In 1991, Gibraltar's currency situation was defined by its unique political status as a British Overseas Territory and its practical economic integration with neighbouring Spain. The legal tender was, and remains, the Gibraltar pound (GIP), issued by the Government of Gibraltar and pegged at par with the British pound sterling (GBP). Sterling notes and coins also circulated freely and were accepted interchangeably with local currency, reflecting the territory's constitutional link to the United Kingdom.
However, the reality on the ground was one of effective
de facto dual circulation. Due to the high volume of cross-border traffic from Spain, the Spanish peseta was widely accepted, and often preferred, by many retail businesses, especially those in the main tourist areas. This was a pragmatic response to the needs of the thousands of Spanish workers and tourists who formed the backbone of the local economy. Consequently, Gibraltar functioned with a multi-currency environment where prices were frequently quoted in both GIP/sterling and pesetas.

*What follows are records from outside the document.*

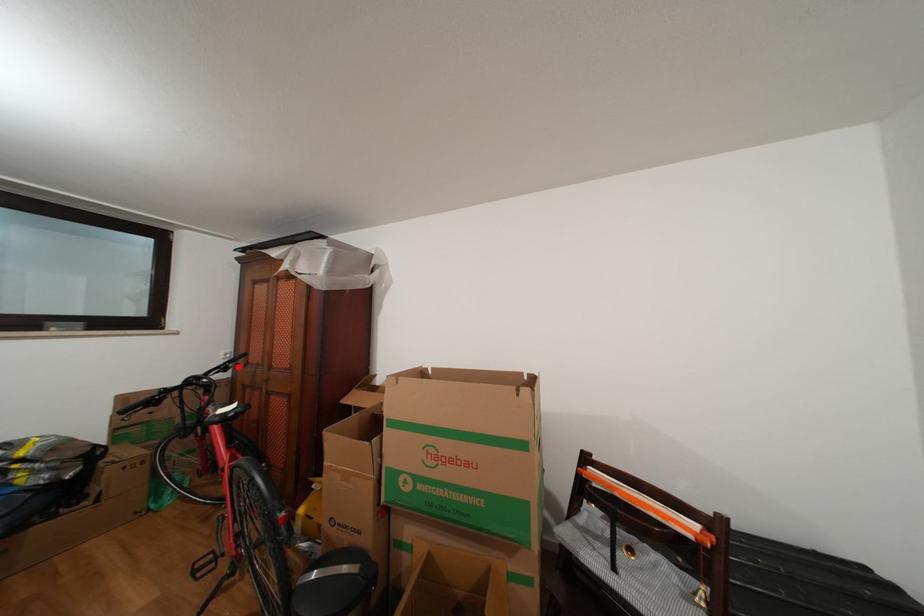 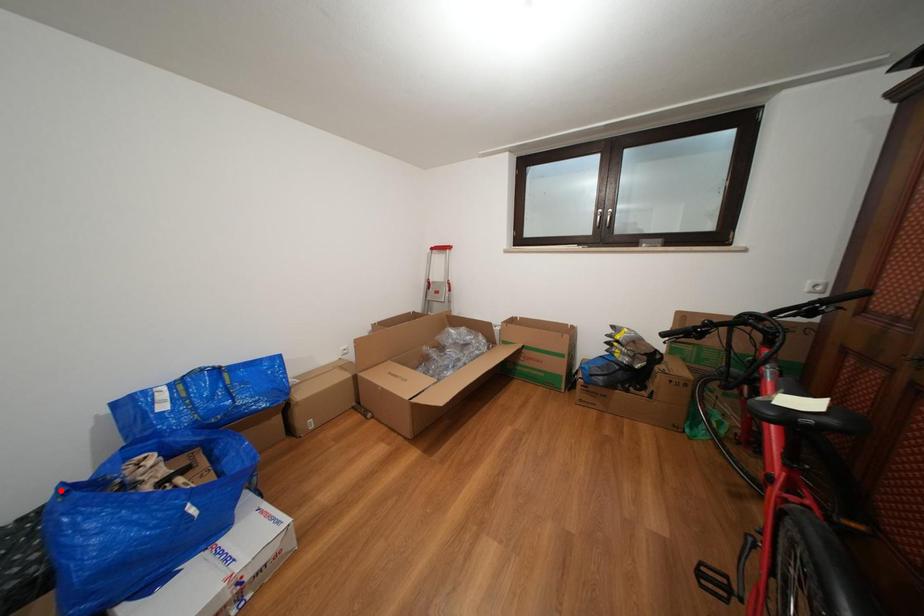 I am providing you with two images of the same scene from different viewpoints. A red point is marked on the first image and another point is marked on the second image. Is the marked point in image1 the same physical position as the marked point in image2?

No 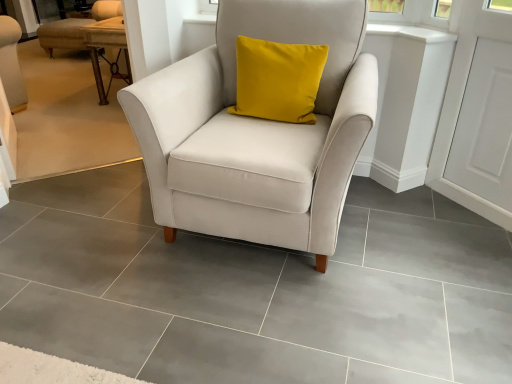 Question: Can white smooth window sill at upper center be found inside satin white armchair at center?

Choices:
 (A) yes
 (B) no

Answer: (B)

Question: Considering the relative sizes of satin white armchair at center and white smooth window sill at upper center in the image provided, is satin white armchair at center smaller than white smooth window sill at upper center?

Choices:
 (A) no
 (B) yes

Answer: (A)

Question: Is satin white armchair at center to the right of white smooth window sill at upper center from the viewer's perspective?

Choices:
 (A) no
 (B) yes

Answer: (A)

Question: Is white smooth window sill at upper center at the back of satin white armchair at center?

Choices:
 (A) no
 (B) yes

Answer: (A)

Question: From a real-world perspective, is satin white armchair at center positioned over white smooth window sill at upper center based on gravity?

Choices:
 (A) no
 (B) yes

Answer: (A)

Question: Based on their positions, is white smooth window sill at upper center located to the left or right of satin white armchair at center?

Choices:
 (A) left
 (B) right

Answer: (B)

Question: Is white smooth window sill at upper center spatially inside satin white armchair at center, or outside of it?

Choices:
 (A) inside
 (B) outside

Answer: (B)

Question: From their relative heights in the image, would you say white smooth window sill at upper center is taller or shorter than satin white armchair at center?

Choices:
 (A) tall
 (B) short

Answer: (B)

Question: Based on their sizes in the image, would you say white smooth window sill at upper center is bigger or smaller than satin white armchair at center?

Choices:
 (A) big
 (B) small

Answer: (B)

Question: Which is correct: wooden textured table at upper left is inside white smooth window sill at upper center, or outside of it?

Choices:
 (A) inside
 (B) outside

Answer: (B)

Question: Relative to white smooth window sill at upper center, is wooden textured table at upper left in front or behind?

Choices:
 (A) behind
 (B) front

Answer: (A)

Question: Is wooden textured table at upper left taller or shorter than white smooth window sill at upper center?

Choices:
 (A) tall
 (B) short

Answer: (A)

Question: Does point (108, 21) appear closer or farther from the camera than point (451, 36)?

Choices:
 (A) closer
 (B) farther

Answer: (B)

Question: In terms of height, does satin white armchair at center look taller or shorter compared to white smooth window sill at upper center?

Choices:
 (A) tall
 (B) short

Answer: (A)

Question: From a real-world perspective, is satin white armchair at center positioned above or below white smooth window sill at upper center?

Choices:
 (A) above
 (B) below

Answer: (B) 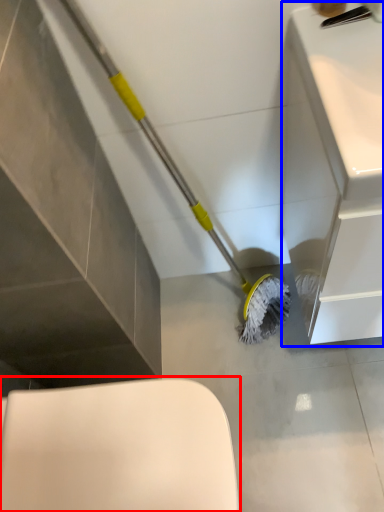 Question: Among these objects, which one is nearest to the camera, toilet (highlighted by a red box) or counter top (highlighted by a blue box)?

Choices:
 (A) toilet
 (B) counter top

Answer: (B) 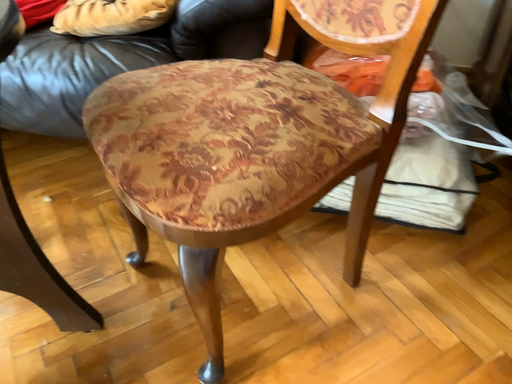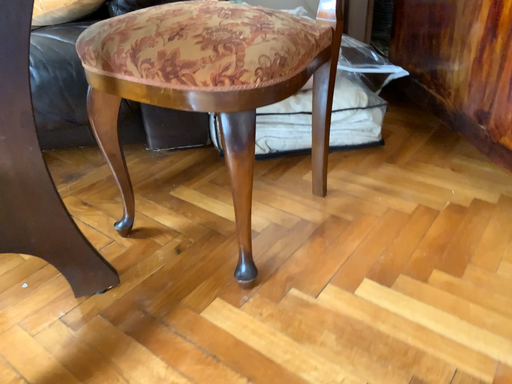 Question: Which way did the camera rotate in the video?

Choices:
 (A) rotated upward
 (B) rotated downward

Answer: (A) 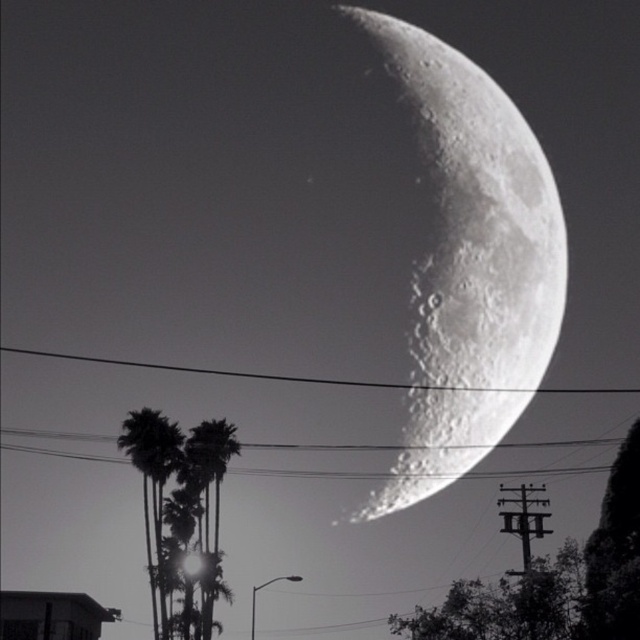 Does green leafy palm tree at center appear on the right side of metallic wire at upper center?

Incorrect, green leafy palm tree at center is not on the right side of metallic wire at upper center.

Between green leafy palm tree at center and metallic wire at upper center, which one is positioned lower?

green leafy palm tree at center is below.

Is point (205, 588) in front of point (221, 371)?

Yes.

Locate an element on the screen. green leafy palm tree at center is located at coordinates (208, 497).

Does silhouette palm trees at lower left appear under metallic wire at upper center?

Indeed, silhouette palm trees at lower left is positioned under metallic wire at upper center.

Does silhouette palm trees at lower left have a larger size compared to metallic wire at upper center?

Incorrect, silhouette palm trees at lower left is not larger than metallic wire at upper center.

What are the coordinates of `silhouette palm trees at lower left` in the screenshot? It's located at (152, 483).

Identify the location of silhouette palm trees at lower left. The image size is (640, 640). (152, 483).

Measure the distance from silhouette palm trees at lower left to green leafy palm tree at center.

2.60 meters

Does point (160, 525) come closer to viewer compared to point (209, 564)?

No, it is not.

Locate an element on the screen. Image resolution: width=640 pixels, height=640 pixels. silhouette palm trees at lower left is located at coordinates (152, 483). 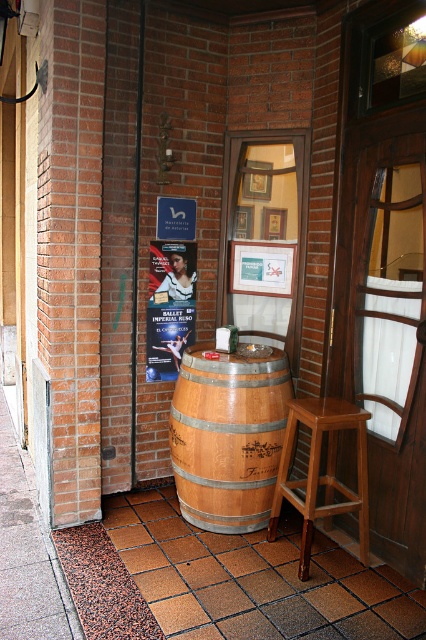 Question: Which point is closer to the camera?

Choices:
 (A) (284, 458)
 (B) (189, 248)
 (C) (256, 400)
 (D) (279, 627)

Answer: (D)

Question: Is light brown wooden bar stool at center positioned at the back of matte paper poster at center?

Choices:
 (A) no
 (B) yes

Answer: (A)

Question: Considering the relative positions of brown tile pavement at lower center and light brown wooden bar stool at center in the image provided, where is brown tile pavement at lower center located with respect to light brown wooden bar stool at center?

Choices:
 (A) right
 (B) left

Answer: (B)

Question: Does brown tile pavement at lower center have a smaller size compared to light brown wooden bar stool at center?

Choices:
 (A) no
 (B) yes

Answer: (A)

Question: Which point is closer to the camera?

Choices:
 (A) pos(163,275)
 (B) pos(196,524)

Answer: (B)

Question: Among these objects, which one is farthest from the camera?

This period fell within the broader context of the European Community's moves towards Economic and Monetary Union (EMU), a process the UK (and by extension Gibraltar) had joined but from which it would later opt out of the single currency. While the peseta was a daily fact of life, the legal and formal monetary anchor remained steadfastly tied to sterling. The situation highlighted Gibraltar's hybrid identity: politically and monetarily British, but economically and geographically intertwined with the Iberian Peninsula.